Report all lines of the records that contain "readout".

-- Records to use follows --

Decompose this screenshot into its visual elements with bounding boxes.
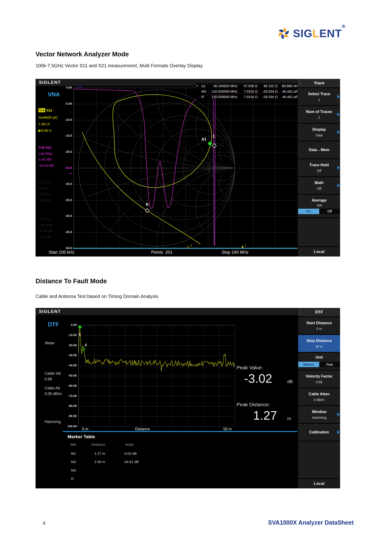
bottom-marker3-label: 3 (190, 244, 192, 247)
local-button[interactable]: Local (298, 479, 340, 488)
menu-item-num-of-traces[interactable]: Num of Traces 2 (298, 106, 340, 123)
menu-title-dtf: DTF (298, 308, 340, 316)
siglent-pinwheel-icon (277, 27, 291, 40)
menu-item-value: Hamming (312, 416, 326, 419)
menu-item-value: 2 (318, 116, 320, 119)
menu-item-select-trace[interactable]: Select Trace 1 (298, 88, 340, 105)
trace-d-entry: TrD S11 (38, 217, 51, 221)
toggle-feet[interactable]: Feet (319, 362, 340, 367)
table-cell: M3 (71, 468, 76, 472)
menu-empty-slot (298, 218, 340, 246)
dtf-y-axis: 0.00-10.00-20.00-30.00-40.00-50.00-60.00… (58, 325, 77, 426)
start-freq-label: Start 100 kHz (49, 250, 74, 255)
y-axis-tick: -80.00 (68, 404, 77, 408)
menu-item-value: Off (317, 187, 321, 190)
dtf-x-stop-label: 50 m (223, 427, 232, 431)
dtf-marker1-label: 1 (79, 332, 81, 336)
menu-item-label: Velocity Factor (306, 374, 333, 379)
menu-item-value: Off (317, 169, 321, 173)
local-button[interactable]: Local (298, 247, 340, 256)
peak-distance-unit: m (287, 416, 291, 421)
trace-c-scale: 180.00 ° (38, 192, 52, 196)
y-axis-tick: 0.00 (66, 86, 72, 89)
marker-readout-row: R 120.050000 MHz 7.0316 Ω -28.534 Ω 46.4… (196, 94, 298, 99)
siglent-logo: SIGLENT® (277, 27, 346, 40)
dtf-plot-area: 1 2 (78, 325, 235, 427)
dtf-trace (78, 329, 235, 371)
table-cell: -24.61 dB (123, 460, 139, 464)
trace-b-ref: -25.00 dB (38, 163, 54, 167)
unit-toggle: Meters Feet (298, 362, 340, 367)
menu-item-value: 1 (318, 98, 320, 102)
y-axis-tick: -70.00 (68, 394, 77, 398)
vna-screenshot: SIGLENT VNA TrA S11 Smith(R+jX) 1.00 U/ … (35, 79, 340, 256)
dtf-x-start-label: 0 m (82, 427, 88, 431)
menu-item-label: Math (315, 181, 323, 185)
cable-att-label: Cable Att (45, 386, 60, 390)
peak-value-number: -3.02 (244, 371, 272, 386)
menu-item-trace-hold[interactable]: Trace Hold Off (298, 159, 340, 176)
col-distance: Distance (91, 443, 105, 446)
marker-readout: > Δ1 36.164925 MHz 57.056 Ω 96.102 Ω 68.… (196, 83, 298, 99)
toggle-meters[interactable]: Meters (298, 362, 319, 367)
menu-item-calibration[interactable]: Calibration (298, 424, 340, 441)
stop-freq-label: Stop 240 MHz (222, 250, 249, 255)
trace-b-entry[interactable]: TrB S21 (38, 145, 52, 149)
menu-item-velocity-factor[interactable]: Velocity Factor 0.66 (298, 370, 340, 388)
y-axis-tick: -30.00 (68, 353, 77, 357)
vna-screen-brand: SIGLENT (35, 80, 61, 85)
readout-name: R (202, 95, 207, 99)
menu-item-average[interactable]: Average 100 On Off (298, 195, 340, 217)
table-cell: M1 (71, 451, 76, 456)
menu-item-stop-distance[interactable]: Stop Distance 50 m (298, 335, 340, 352)
menu-item-unit[interactable]: Unit Meters Feet (298, 353, 340, 370)
smith-chart-grid (74, 88, 298, 249)
menu-empty-slot (298, 442, 340, 478)
readout-x: -28.534 Ω (261, 90, 278, 93)
menu-item-label: Select Trace (308, 92, 330, 96)
footer-document-title: SVA1000X Analyzer DataSheet (268, 519, 354, 526)
dtf-soft-menu: DTF Start Distance 0 m Stop Distance 50 … (298, 308, 340, 488)
trace-b-scale: 5.00 dB/ (38, 157, 52, 161)
menu-item-label: Data→Mem (309, 148, 329, 152)
readout-freq: 36.164925 MHz (210, 84, 238, 88)
y-axis-tick: -25.0 (65, 166, 72, 170)
points-value: 201 (165, 250, 173, 255)
sweep-progress-bar (73, 248, 297, 249)
menu-item-value: 100 (316, 203, 322, 207)
trace-a-meas: S11 (46, 108, 52, 112)
menu-item-cable-atten[interactable]: Cable Atten 0 dB/m (298, 388, 340, 405)
menu-item-label: Cable Atten (308, 392, 329, 396)
menu-title-trace: Trace (298, 79, 340, 87)
trace-s21-logmag (74, 89, 297, 245)
page-number: 4 (43, 520, 45, 526)
section1-title: Vector Network Analyzer Mode (35, 51, 129, 58)
marker-readout-row: M3 120.050000 MHz 7.0316 Ω -28.534 Ω 46.… (196, 89, 298, 94)
trace-a-scale: 1.00 U/ (38, 122, 50, 126)
readout-freq: 120.050000 MHz (210, 95, 238, 99)
menu-item-data-to-mem[interactable]: Data→Mem (298, 141, 340, 159)
marker-1-diamond (212, 144, 216, 148)
trace-b-ref-triangle: ▲ (69, 171, 72, 174)
y-axis-tick: -90.00 (68, 414, 77, 418)
table-cell: -3.02 dB (123, 451, 137, 456)
marker-r-label: R (146, 202, 149, 207)
menu-grip-icon (299, 81, 300, 85)
menu-item-window[interactable]: Window Hamming (298, 406, 340, 423)
trace-d-ref: 0.00 dB (38, 235, 51, 239)
dtf-screenshot: SIGLENT DTF Meter Cable Vel 0.66 Cable A… (35, 308, 340, 488)
y-axis-tick: -40.0 (65, 214, 72, 218)
readout-r: 7.0316 Ω (241, 90, 258, 93)
trace-a-entry[interactable]: TrA S11 (38, 108, 52, 112)
menu-item-display[interactable]: Display Data (298, 124, 340, 141)
menu-item-value: 50 m (315, 345, 323, 348)
toggle-off[interactable]: Off (319, 209, 340, 214)
y-axis-tick: -50.0 (65, 246, 72, 250)
menu-item-label: Trace Hold (309, 163, 329, 167)
menu-item-start-distance[interactable]: Start Distance 0 m (298, 317, 340, 334)
menu-item-math[interactable]: Math Off (298, 177, 340, 194)
toggle-on[interactable]: On (298, 209, 319, 214)
vna-plot-area: Δ1 1 R (73, 88, 298, 249)
readout-name: M3 (202, 90, 207, 93)
menu-item-label: Display (312, 127, 326, 132)
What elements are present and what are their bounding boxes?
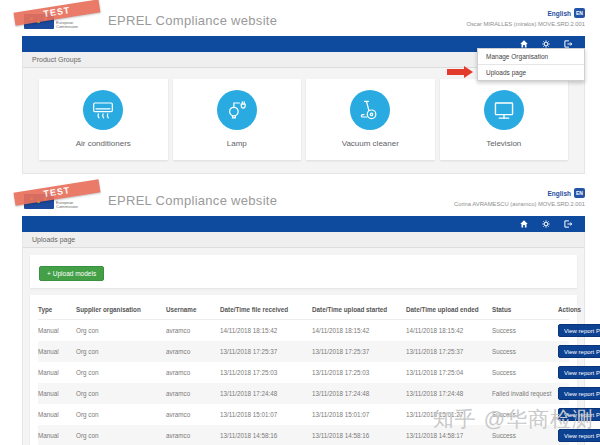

-- Records to use concluded --

Problem solution:
marker-readout-row: R 120.050000 MHz 7.0316 Ω -28.534 Ω 46.4… (196, 94, 298, 99)
marker-readout: > Δ1 36.164925 MHz 57.056 Ω 96.102 Ω 68.… (196, 83, 298, 99)
readout-name: R (202, 95, 207, 99)
readout-x: -28.534 Ω (261, 90, 278, 93)
readout-freq: 36.164925 MHz (210, 84, 238, 88)
marker-readout-row: M3 120.050000 MHz 7.0316 Ω -28.534 Ω 46.… (196, 89, 298, 94)
readout-freq: 120.050000 MHz (210, 95, 238, 99)
readout-r: 7.0316 Ω (241, 90, 258, 93)
readout-name: M3 (202, 90, 207, 93)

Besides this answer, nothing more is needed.